# Data for analysis
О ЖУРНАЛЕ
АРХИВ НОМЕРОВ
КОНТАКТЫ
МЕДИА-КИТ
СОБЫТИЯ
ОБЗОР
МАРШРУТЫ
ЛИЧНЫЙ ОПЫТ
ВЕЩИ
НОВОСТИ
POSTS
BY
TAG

---

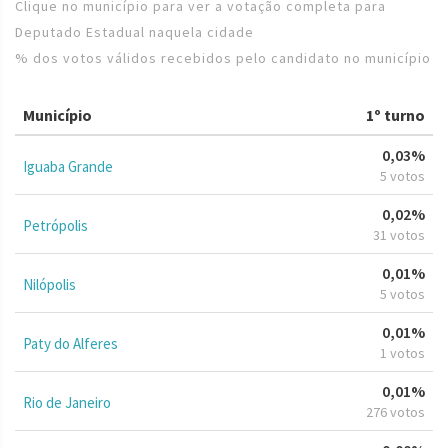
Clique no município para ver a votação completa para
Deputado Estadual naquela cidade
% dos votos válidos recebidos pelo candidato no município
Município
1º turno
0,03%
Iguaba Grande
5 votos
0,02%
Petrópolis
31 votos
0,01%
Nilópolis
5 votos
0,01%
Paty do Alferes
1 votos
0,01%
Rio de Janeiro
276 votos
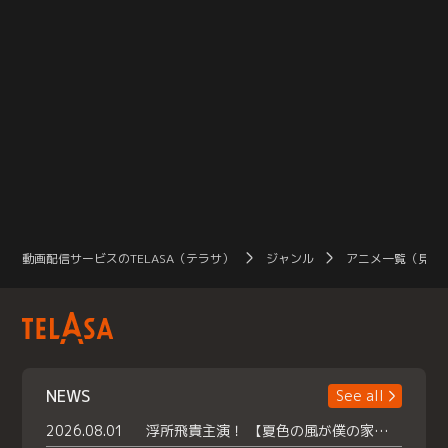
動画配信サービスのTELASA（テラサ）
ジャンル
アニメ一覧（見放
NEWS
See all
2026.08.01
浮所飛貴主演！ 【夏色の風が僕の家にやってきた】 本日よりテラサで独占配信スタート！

# Task instructions
Transcribe only the lines above that start at the line containing "Deputado Estadual naquela cidade" and end at the line containing "浮所飛貴主演！ 【夏色の風が僕の家にやってきた】 本日よりテラサで独占配信スタート！". Omit pictures.

# The answer
Deputado Estadual naquela cidade
% dos votos válidos recebidos pelo candidato no município
Município
1º turno
0,03%
Iguaba Grande
5 votos
0,02%
Petrópolis
31 votos
0,01%
Nilópolis
5 votos
0,01%
Paty do Alferes
1 votos
0,01%
Rio de Janeiro
276 votos
動画配信サービスのTELASA（テラサ）
ジャンル
アニメ一覧（見放
NEWS
See all
2026.08.01
浮所飛貴主演！ 【夏色の風が僕の家にやってきた】 本日よりテラサで独占配信スタート！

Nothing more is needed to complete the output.